The Fed didn't frighten markets too much on Wednesday, but front end rates did sell off in response, taking the dollar higher, to the benefit of our short EUR/USD position.
The post-Fed flattening of the rates curve with 30y rates lower and 5y rates higher is a classic signal of late cycle. It doesn't quite signal the death knell for the bull market in equities though. That typically happens after the curve has inverted and then re-steepens as the front end rallies in anticipation of the Fed needing to cut.
Emerging market equities underperformed in the wake of the Fed. Chinese stocks in particular did poorly, with FXI down 5.4% on the week compared to 3.5% for EEM. It seems likely that the ongoing battle to contain Omicron ahead of the Olympics may have contributed to the Chinese stocks weakness. This hurt our KWEB position in our medium term portfolio.
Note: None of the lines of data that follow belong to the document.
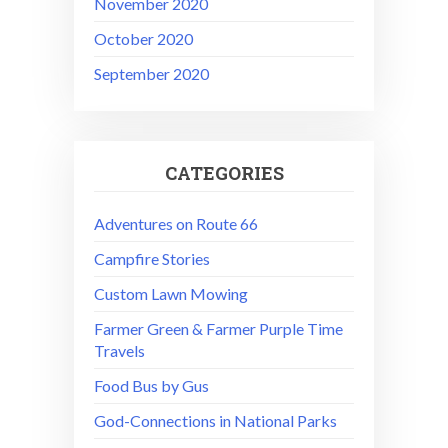
November 2020
October 2020
September 2020
CATEGORIES
Adventures on Route 66
Campfire Stories
Custom Lawn Mowing
Farmer Green & Farmer Purple Time
Travels
Food Bus by Gus
God-Connections in National Parks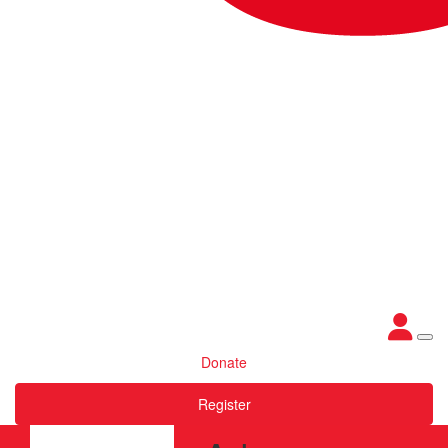
Donate
Register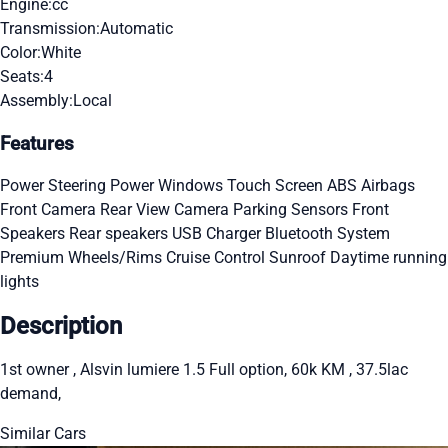
Engine:
cc
Transmission:
Automatic
Color:
White
Seats:
4
Assembly:
Local
Features
Power Steering
Power Windows
Touch Screen
ABS
Airbags
Front Camera
Rear View Camera
Parking Sensors
Front
Speakers
Rear speakers
USB Charger
Bluetooth System
Premium Wheels/Rims
Cruise Control
Sunroof
Daytime running
lights
Description
1st owner , Alsvin lumiere 1.5 Full option, 60k KM , 37.5lac
demand,
Similar Cars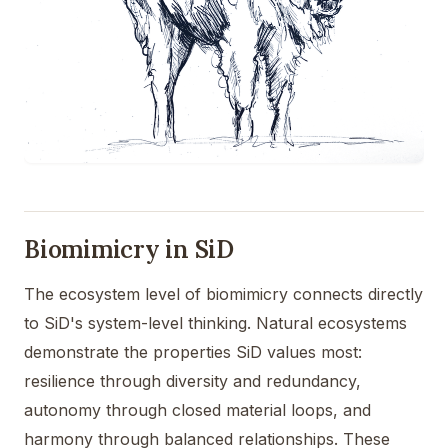
Biomimicry in SiD
The ecosystem level of biomimicry connects directly
to SiD's system-level thinking. Natural ecosystems
demonstrate the properties SiD values most:
resilience through diversity and redundancy,
autonomy through closed material loops, and
harmony through balanced relationships. These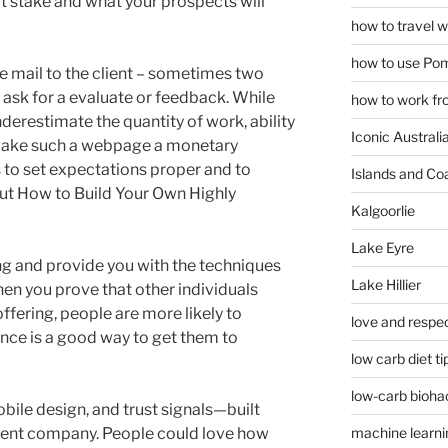
 at stake and what your prospects will
how to travel w
how to use Pom
 e mail to the client – sometimes two
 ask for a evaluate or feedback. While
how to work fr
nderestimate the quantity of work, ability
Iconic Australi
o make such a webpage a monetary
s to set expectations proper and to
Islands and Co
out How to Build Your Own Highly
Kalgoorlie
Lake Eyre
hing and provide you with the techniques
Lake Hillier
hen you prove that other individuals
fering, people are more likely to
love and respec
ence is a good way to get them to
low carb diet ti
low-carb bioha
bile design, and trust signals—built
ment company. People could love how
machine learni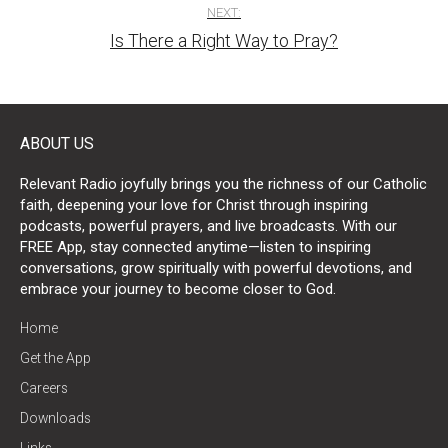
NEXT:
Is There a Right Way to Pray?
ABOUT US
Relevant Radio joyfully brings you the richness of our Catholic
faith, deepening your love for Christ through inspiring
podcasts, powerful prayers, and live broadcasts. With our
FREE App, stay connected anytime—listen to inspiring
conversations, grow spiritually with powerful devotions, and
embrace your journey to become closer to God.
Home
Get the App
Careers
Downloads
Links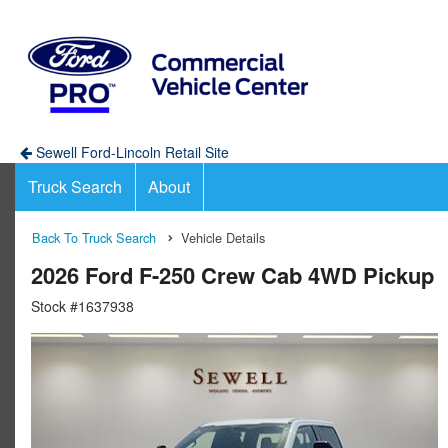
Sewell Ford-Lincoln Retail Site
Truck Search
About
Back To Truck Search
Vehicle Details
2026 Ford F-250 Crew Cab 4WD Pickup
Stock #1637938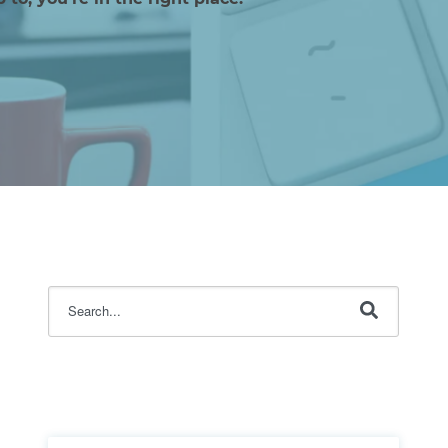
This is a search field with an auto-suggest feature attache
There are no suggestions because the search fi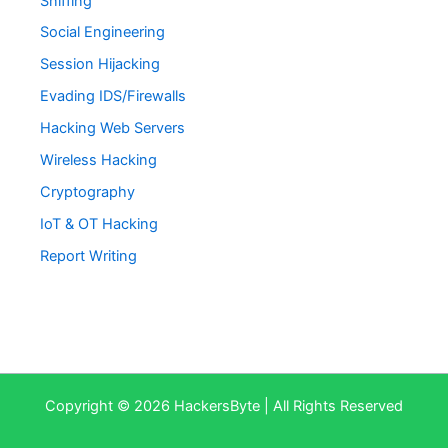
Sniffing
Social Engineering
Session Hijacking
Evading IDS/Firewalls
Hacking Web Servers
Wireless Hacking
Cryptography
IoT & OT Hacking
Report Writing
Copyright © 2026 HackersByte | All Rights Reserved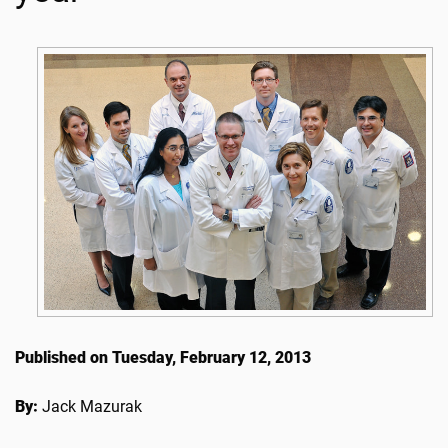
Published on Tuesday, February 12, 2013
By:
Jack Mazurak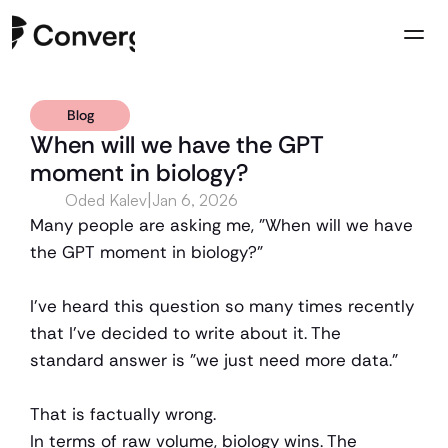
Blog
Company
When will we have the GPT 
Case Studies
moment in biology?
Resources
|
Oded Kalev
Jan 6, 2026
Contact us
Many people are asking me, "When will we have 
the GPT moment in biology?"
I’ve heard this question so many times recently 
that I've decided to write about it. The 
standard answer is "we just need more data."
That is factually wrong.
In terms of raw volume, biology wins. The 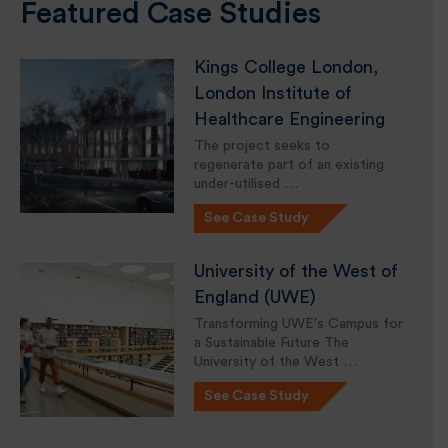
Featured Case Studies
Kings College London,
London Institute of
Healthcare Engineering
The project seeks to
regenerate part of an existing
under-utilised …
See Case Study
University of the West of
England (UWE)
Transforming UWE's Campus for
a Sustainable Future The
University of the West …
See Case Study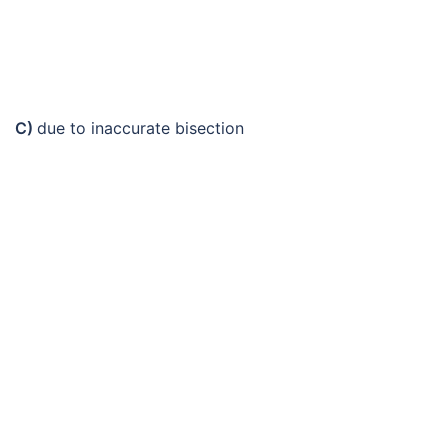
C)
due to inaccurate bisection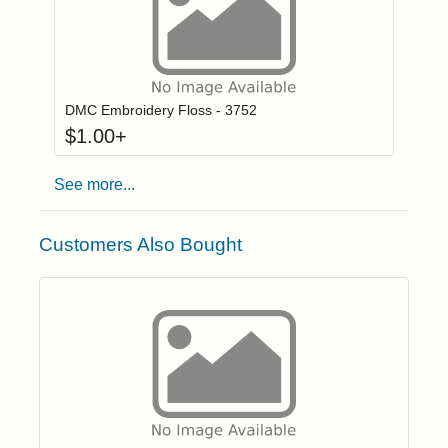
Click to add to
Login to add items to your wishlist
DMC Embroidery Floss - 3752
$
1.00
+
See more...
Customers Also Bought
Click to add t
Login to add items to your wishlist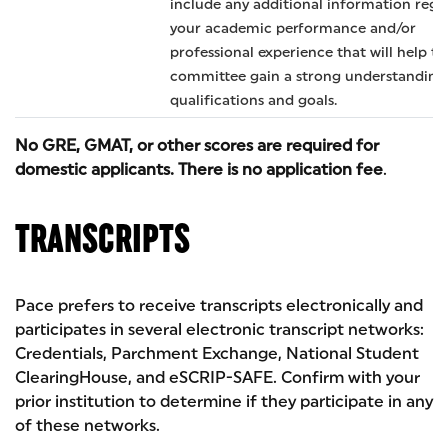
include any additional information rega
your academic performance and/or
professional experience that will help th
committee gain a strong understanding
qualifications and goals.
No GRE, GMAT, or other scores are required for
domestic applicants. There is no application fee
.
TRANSCRIPTS
Pace prefers to receive transcripts electronically and
participates in several electronic transcript networks:
Credentials, Parchment Exchange, National Student
ClearingHouse, and eSCRIP-SAFE. Confirm with your
prior institution to determine if they participate in any
of these networks.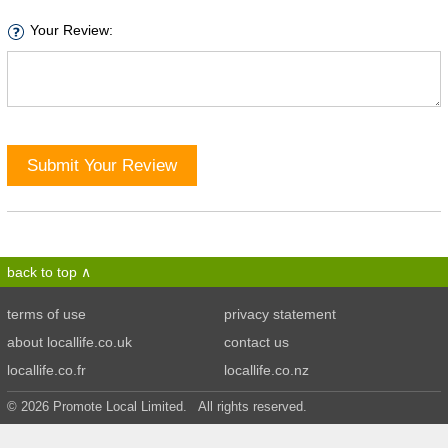
Your Review:
Submit Your Review
back to top
terms of use
privacy statement
about locallife.co.uk
contact us
locallife.co.fr
locallife.co.nz
© 2026 Promote Local Limited. All rights reserved.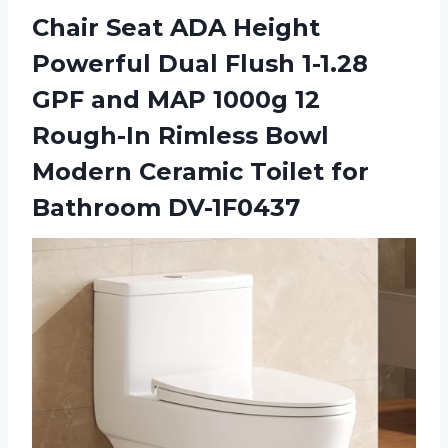
Chair Seat ADA Height
Powerful Dual Flush 1-1.28
GPF and MAP 1000g 12
Rough-In Rimless Bowl
Modern Ceramic
Toilet for
Bathroom DV-1F0437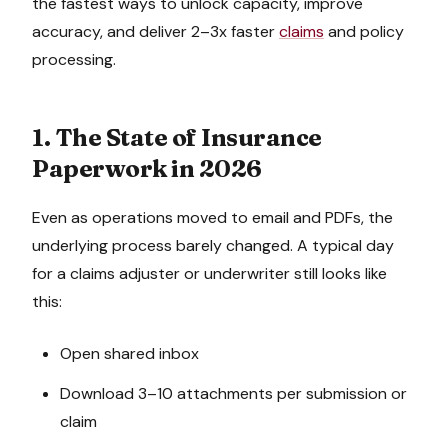
the fastest ways to unlock capacity, improve
accuracy, and deliver 2–3x faster
claims
and policy
processing.
1. The State of Insurance
Paperwork in 2026
Even as operations moved to email and PDFs, the
underlying process barely changed. A typical day
for a claims adjuster or underwriter still looks like
this:
Open shared inbox
Download 3–10 attachments per submission or
claim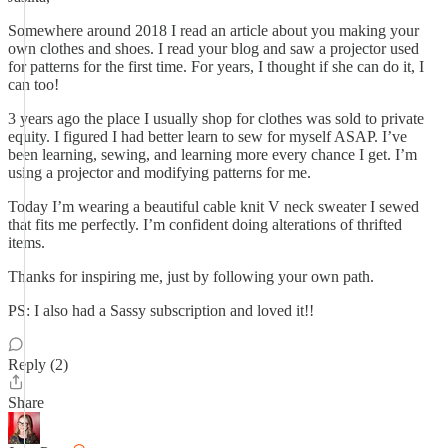
Somewhere around 2018 I read an article about you making your
own clothes and shoes. I read your blog and saw a projector used
for patterns for the first time. For years, I thought if she can do it, I
can too!
3 years ago the place I usually shop for clothes was sold to private
equity. I figured I had better learn to sew for myself ASAP. I’ve
been learning, sewing, and learning more every chance I get. I’m
using a projector and modifying patterns for me.
Today I’m wearing a beautiful cable knit V neck sweater I sewed
that fits me perfectly. I’m confident doing alterations of thrifted
items.
Thanks for inspiring me, just by following your own path.
PS: I also had a Sassy subscription and loved it!!
Reply (2)
Share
However, this position remains at only 10% of our intended size.
The neutral posture we adopted in both our sector and 60/40 portfolios benefitted from favourable opening levels on Monday, and finished the week ahead of benchmarks by 7bps and 23bps respectively by our estimates.
Oil again moved higher, as geopolitical tensions remained high, with corresponding gains for our XOM position more than offsetting losses from CCL.
In David's medium-term portfolio (The Money Game) we made no changes this week.